28 thoughts on “Monday musings on Australian literature: First Nations Classics

  1. Terrific venture. I don’t have anything like enough reading knowledge to comment in the right vein; but I must, in my usual way, mention
    “Ruby Langford Ginibi’s Don’t take your love to town”
    because I adored that song ! In its day I would rush to the radio whenever it came on ..
    It’s so clever to have given one’s book a title that necesitates using one’s name !! 😀

        • Being late to reply I can comment on the comments. My own thought was that Alexis Wright and Kim Scott were so important that they were outside the scope of this series (I wasn’t paying attention when you said just UQP); though their first novels could do with reissuing – respectively Plains of Promise (from UQP!) and True Country.

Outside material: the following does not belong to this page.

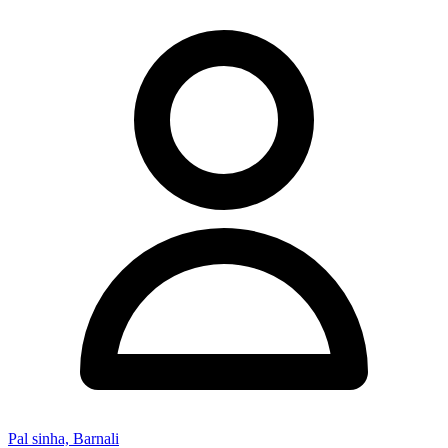
Pal sinha, Barnali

        • Why, disregarding the UQP, issue, Bill, would they be outside the scope – unless you think they are still well enough in print to not warrant being brought to the fore again? Is that what you mean?

        • I was thinking the reissuing might be for books that might otherwise fall off the radar. I hope we (Australians) are not such peasants that that fate ever befalls Benang, That Deadman Dance, Carpentaria or The Swan Book.

        • Ah, that probably is part of it – but still the word “classics” does carry an imprimatur that’s important. Text classics includes books that have not fallen off the radar and those that have. For me, that’s a good model. If you’d published That deadman dance, it would be weird to create a First Nations Classics series and not include it, don’t you think? Hence, l think that an intellectual exercise should include it – and those others?

    • Good choice Meg … given it’s only a year or so old, it’s probably one for their set a few years down the track, but it’s one that deserves to be kept in print when its initial flurry has past.

  2. To my knowledge, the U.S. does not have a major press devoted to first nation’s peoples, nor do we have an award specific to them. I see Canada doing more with indigenous people, but for some reason, we in America just aren’t getting together on celebrating and highlighting important lit from Native Americans.

  3. I would hope Follow the Rabbit Proof Fence is always available somewhere. Surely it’s read in schools (and thank you for linking my review). And Heat and Light is definitely a classic. One for 2024? How about Marie Munkara, A Most Peculiar Act and Claire G Coleman, Terra Nullius.